Are analytics packages BI? The charts and tables in executive dashboards? How about financial reporting? Performance-management software? Data warehousing? What about the data in Excel spreadsheets?
CIO.com’s own Business Intelligence Definition and Solutions page states: “BI is an umbrella term that refers to a variety of software applications used to analyze an organization’s raw data.” A recent BI article on CIO.com offered this up: “Loosely defined, BI systems take vast quantities of data and put it into visually useful forms (such as graphs and charts) for sophisticated analysis of business trends.”
OK. But I wanted to know more—as concise a definition as possible without the tech mumbo-jumbo. So I reached out to a couple of IT experts and asked them one simple question: What is Business Intelligence?
First up is Merv Adrian, a well-respected IT industry analyst and consultant who had former gigs at Forrester, Giga, Sybase and Information Builders. (He just wrote an insightful blog post on Oracle’s BI strategy.) Responds Adrian:
Business Intelligence is the application of analytic techniques to information about business conditions in order to improve them—in an automated fashion, with human interpretation and response. The vagueness of many of these terms means that dozens of vendors and analysts can redefine the category at will—and do, often.
Next up is Steve Anthony, CIO of Charles River Associates, who was featured in my article on BI strategies. Anthony writes:
A business system that includes an effective meeting structure and accessible, accurate, timely and actionable business performance metrics / reports enabling business leaders to make informed decisions. This is easy to say, but tough to do correctly, as it involves changes regarding how businesses conduct effective meetings as well as the need for good data in order to take actions, thereby optimizing business performance.
Tom Davenport, Babson College’s Distinguished Professor of Management and IT and co-author of Analytics at Work: Smarter Decisions, Better Results, responds:
I view BI as all the things that organizations do to make sense of data for purposes of managing an organization better. To me it includes reporting and analytics, though there is much more of the former than the latter.
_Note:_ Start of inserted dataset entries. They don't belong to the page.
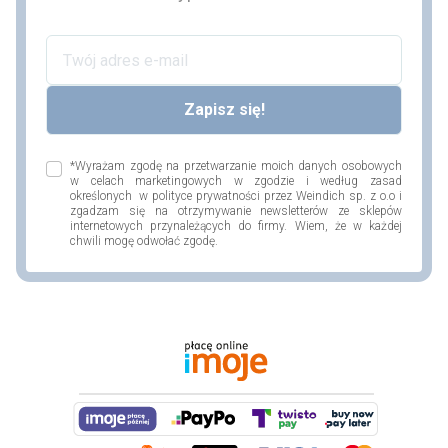
*Wyrażam zgodę na przetwarzanie moich danych osobowych
w celach marketingowych w zgodzie i według zasad
określonych w polityce prywatności przez Weindich sp. z o.o i
zgadzam się na otrzymywanie newsletterów ze sklepów
internetowych przynależących do firmy. Wiem, że w każdej
chwili mogę odwołać zgodę.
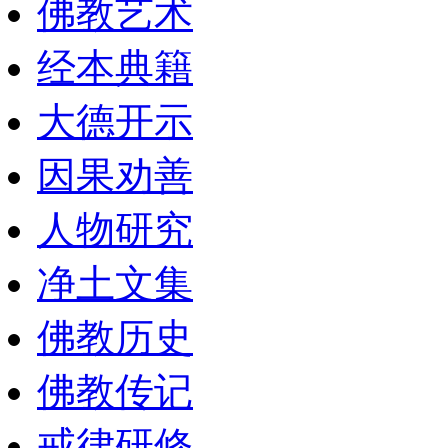
佛教艺术
经本典籍
大德开示
因果劝善
人物研究
净土文集
佛教历史
佛教传记
戒律研修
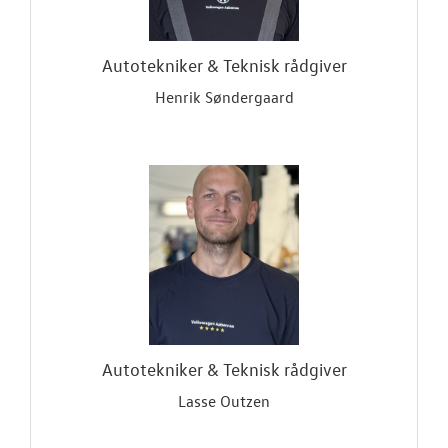
Autotekniker & Teknisk rådgiver
Henrik Søndergaard
Autotekniker & Teknisk rådgiver
Lasse Outzen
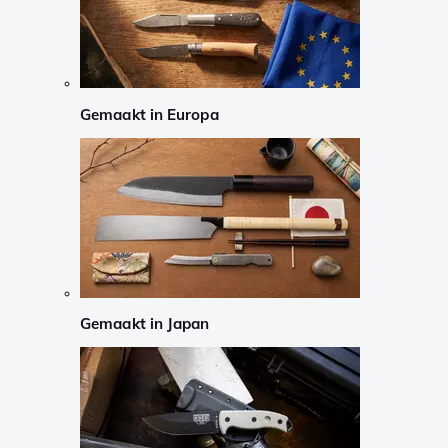
Gemaakt in Europa
Gemaakt in Japan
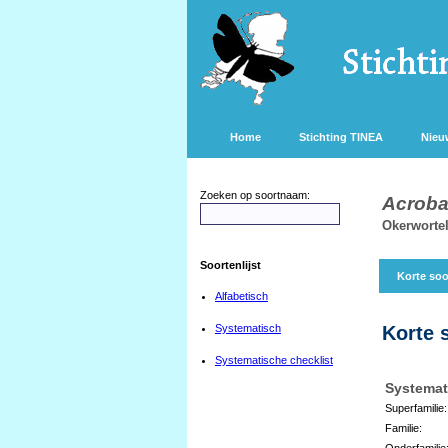
Home
Stichting TINEA
Nieu
Zoeken op soortnaam:
Acroba
Okerwortel
Soortenlijst
Korte soo
Alfabetisch
Systematisch
Korte 
Systematische checklist
Systemat
Superfamilie:
Familie:
Onderfamilie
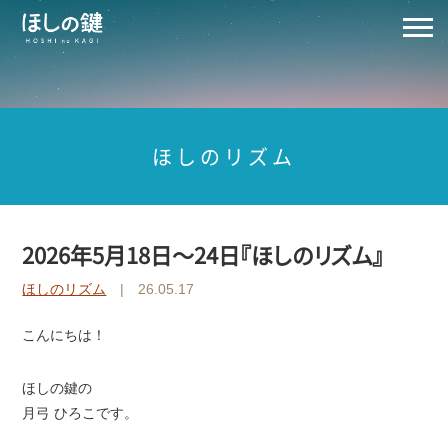
ほしのリズム
2026年5月18日～24日『ほしのリズム』
ほしのリズム
| 26.05.17
こんにちは！
ほしの鍵の
月弓 ひろこです。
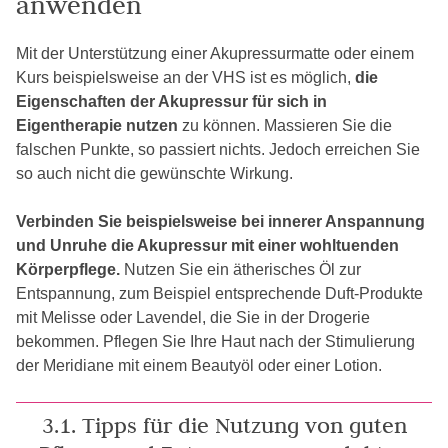
anwenden
Mit der Unterstützung einer Akupressurmatte oder einem
Kurs beispielsweise an der VHS ist es möglich,
die
Eigenschaften der Akupressur für sich in
Eigentherapie nutzen
zu können. Massieren Sie die
falschen Punkte, so passiert nichts. Jedoch erreichen Sie
so auch nicht die gewünschte Wirkung.
Verbinden Sie beispielsweise bei innerer Anspannung
und Unruhe die Akupressur mit einer wohltuenden
Körperpflege.
Nutzen Sie ein ätherisches Öl zur
Entspannung, zum Beispiel entsprechende Duft-Produkte
mit Melisse oder Lavendel, die Sie in der Drogerie
bekommen. Pflegen Sie Ihre Haut nach der Stimulierung
der Meridiane mit einem Beautyöl oder einer Lotion.
3.1. Tipps für die Nutzung von guten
However, I sense that the BI term is rapidly being supplanted by “business analytics.”
William Swislow, CIO and senior vice president for product at Cars.com, states:
Business intelligence is the actionable information that results from a company’s key activities and can be used via aggregation, reporting and analytics to drive its businesses forward.
Ray Wang, a partner at Altimeter Group in its enterprise strategy practice and author of a valuable post on next-generation BI strategy, writes:
The ability for the right person to receive the right information at the right time to make the best decision with the information at hand.
Perhaps, in the end, Business Intelligence is all of those aforementioned things and none of those things. BI will be how each organization defines it in relation to: the business processes it needs to make more efficient; the users who need access to the right corporate information to do their jobs better; and, lastly, the technological tools to ensure all that happens as smoothly as possible.